Your assignment => Take the entries below and retype them word for word, excluding the images.

Data extracts =>
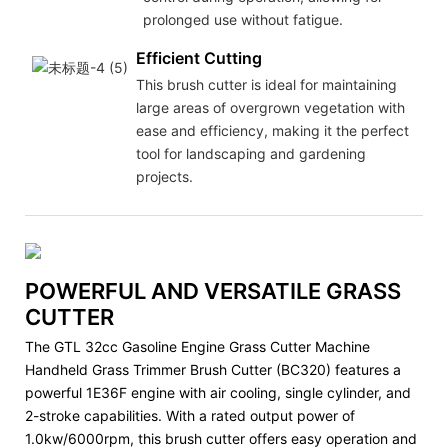
prolonged use without fatigue.
Efficient Cutting
This brush cutter is ideal for maintaining
large areas of overgrown vegetation with
ease and efficiency, making it the perfect
tool for landscaping and gardening
projects.
POWERFUL AND VERSATILE GRASS
CUTTER
The GTL 32cc Gasoline Engine Grass Cutter Machine
Handheld Grass Trimmer Brush Cutter (BC320) features a
powerful 1E36F engine with air cooling, single cylinder, and
2-stroke capabilities. With a rated output power of
1.0kw/6000rpm, this brush cutter offers easy operation and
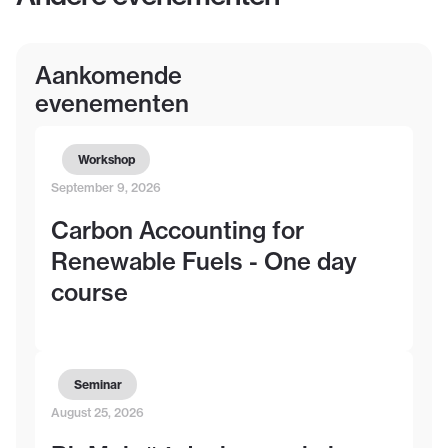
Aankomende
evenementen
Workshop
September 9, 2026
Carbon Accounting for
Renewable Fuels - One day
course
Seminar
August 25, 2026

Response =>
prolonged use without fatigue.
Efficient Cutting
This brush cutter is ideal for maintaining
large areas of overgrown vegetation with
ease and efficiency, making it the perfect
tool for landscaping and gardening
projects.
POWERFUL AND VERSATILE GRASS
CUTTER
The GTL 32cc Gasoline Engine Grass Cutter Machine
Handheld Grass Trimmer Brush Cutter (BC320) features a
powerful 1E36F engine with air cooling, single cylinder, and
2-stroke capabilities. With a rated output power of
1.0kw/6000rpm, this brush cutter offers easy operation and
Aankomende
evenementen
Workshop
September 9, 2026
Carbon Accounting for
Renewable Fuels - One day
course
Seminar
August 25, 2026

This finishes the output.